Use withCString(_:) to retrieve a raw UnsafePointer<Int8>. Iterate over that and compare to 49 (ascii value of "1").

使用cstring(_:)检索原始UnsafePointer 。对其进行迭代并与49 (ascii值为“1”)进行比较。

#7


0  

What about a more functional style? It's not fastest (47 ms), today, for sure...

更实用的风格呢?它不是最快的(47毫秒),当然,今天……

import Cocoa

let start = clock()

let bools = [Bool](([Character] ("010101011001010101001010101100101010100101010110010101010101011001010101001010101100101010100101010101011001010101001010101100101010100101010".characters)).map({$0 == "1"}))

let msec = (clock() - start) * 1000 / UInt(CLOCKS_PER_SEC);
print("Time taken \(Double(msec)/1000.0) seconds \(msec%1000) milliseconds");

#8


0  

I need to some testing to be sure but I think one issue with many approaches given including the original map is that they need to iterate over the string to count the characters and then a second time to actually process the characters.

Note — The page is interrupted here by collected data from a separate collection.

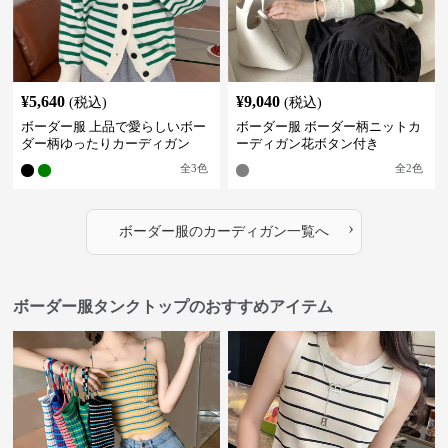
¥
5,640
¥
9,040
(税込)
(税込)
ボーダー服 上品で愛らしいボー
ボーダー服 ボーダー柄ニットカ
ダー柄ゆったりカーディガン
ーディガン花ボタン付き
全
3
色
全
2
色
›
ボーダー服
の
カーディガン
一覧へ
ボーダー服タンクトップのおすすめアイテム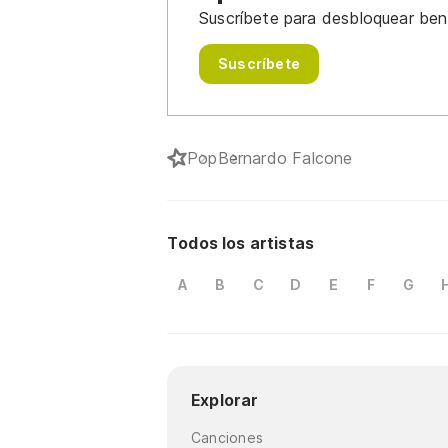
Suscríbete para desbloquear bene
Suscríbete
Pop
Bernardo Falcone
Todos los artistas
A
B
C
D
E
F
G
Explorar
Canciones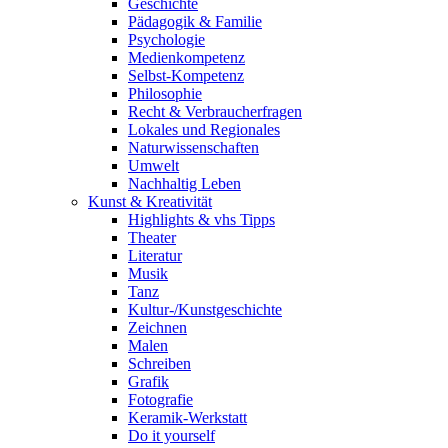
Geschichte
Pädagogik & Familie
Psychologie
Medienkompetenz
Selbst-Kompetenz
Philosophie
Recht & Verbraucherfragen
Lokales und Regionales
Naturwissenschaften
Umwelt
Nachhaltig Leben
Kunst & Kreativität
Highlights & vhs Tipps
Theater
Literatur
Musik
Tanz
Kultur-/Kunstgeschichte
Zeichnen
Malen
Schreiben
Grafik
Fotografie
Keramik-Werkstatt
Do it yourself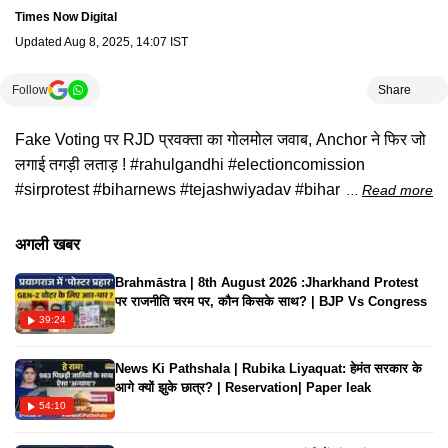
Times Now Digital
Updated
Aug 8, 2025, 14:07 IST
Follow
Share
Fake Voting पर RJD प्रवक्ता का गोलमोल जवाब, Anchor ने फिर जो
लगाई तगड़ी लताड़ ! #rahulgandhi #electioncomission
#sirprotest #biharnews #tejashwiyadav #biharelection
Read more
#rahulgandhionbiharelection #rjd #jdu #hindinews
#latestnews #aajkitazakhabar #topnews
अगली खबर
#timesnownavbharat
Brahmāstra | 8th August 2026 :Jharkhand Protest
पर राजनीति चरम पर, कौन किसके साथ? | BJP Vs Congress
39:24
News Ki Pathshala | Rubika Liyaquat: हेमंत सरकार के
आगे क्यों झुके छात्र? | Reservation| Paper leak
54:10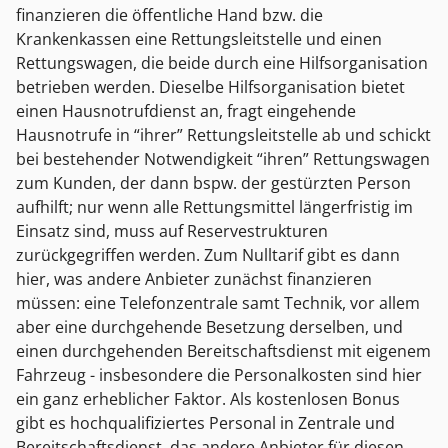
finanzieren die öffentliche Hand bzw. die
Krankenkassen eine Rettungsleitstelle und einen
Rettungswagen, die beide durch eine Hilfsorganisation
betrieben werden. Dieselbe Hilfsorganisation bietet
einen Hausnotrufdienst an, fragt eingehende
Hausnotrufe in “ihrer” Rettungsleitstelle ab und schickt
bei bestehender Notwendigkeit “ihren” Rettungswagen
zum Kunden, der dann bspw. der gestürzten Person
aufhilft; nur wenn alle Rettungsmittel längerfristig im
Einsatz sind, muss auf Reservestrukturen
zurückgegriffen werden. Zum Nulltarif gibt es dann
hier, was andere Anbieter zunächst finanzieren
müssen: eine Telefonzentrale samt Technik, vor allem
aber eine durchgehende Besetzung derselben, und
einen durchgehenden Bereitschaftsdienst mit eigenem
Fahrzeug - insbesondere die Personalkosten sind hier
ein ganz erheblicher Faktor. Als kostenlosen Bonus
gibt es hochqualifiziertes Personal in Zentrale und
Bereitschaftsdienst, das andere Anbieter für diesen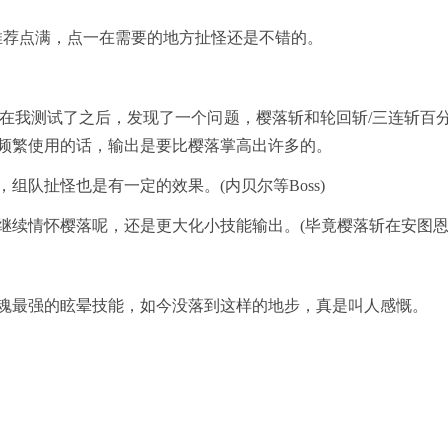
荐点满，点一在需要的地方扯怪还是不错的。
我测试了之后，发现了一个问题，樱落斩和轮回斩/三连斩百
频繁使用的话，输出是要比樱落掌高出许多的。
扯怪也是有一定的效果。(内贝尔等Boss)
续情怀樱落呢，还是更大化小技能输出。(毕竟樱落斩在安图恩
最强的眩晕技能，如今没落到这样的地步，真是叫人感慨。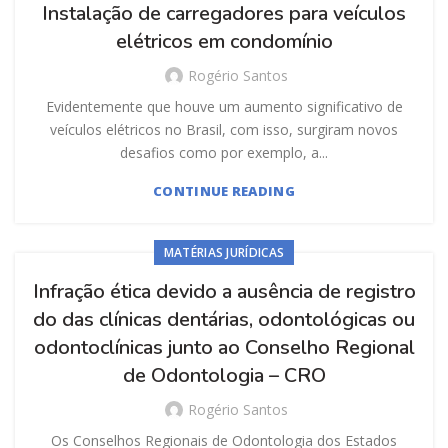
Instalação de carregadores para veículos
elétricos em condomínio
Rogério Santos
Evidentemente que houve um aumento significativo de
veículos elétricos no Brasil, com isso, surgiram novos
desafios como por exemplo, a...
CONTINUE READING
MATÉRIAS JURÍDICAS
Infração ética devido a ausência de registro
do das clínicas dentárias, odontológicas ou
odontoclínicas junto ao Conselho Regional
de Odontologia – CRO
Rogério Santos
Os Conselhos Regionais de Odontologia dos Estados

我需要做一些测试来确定,但是我认为包括原始映射在内的许多方法存在的一个问题是,它们需要遍历字符串来计数字符,然后第二次实际处理字符。

Have you tried:

你有试过:

let output = [Bool](input.characters.lazy.map { $0 == "1" })

This might only do a single iteration.

这可能只执行一次迭代。

The other thing that could speed things up is if you can avoid using strings but instead use arrays of characters of an appropriate encoding (particularly if is more fixed size units (e.g. UTF16 or ASCII). Then then length lookup will be O(1) rather than O(n) and the iteration may be faster too

另一个可以加快速度的事情是,如果你可以避免使用字符串,而是使用适当编码的字符数组(特别是如果是更固定大小的单位(如UTF16或ASCII)。然后,长度查找将是O(1)而不是O(n),迭代也可能更快

BTW always test performance with the optimiser enabled and never in the Playground because the performance characteristics are completely different, sometimes by a factor of 100.

BTW总是在启用了optimiser的情况下测试性能,而不是在操场上,因为性能特征是完全不同的,有时是100倍。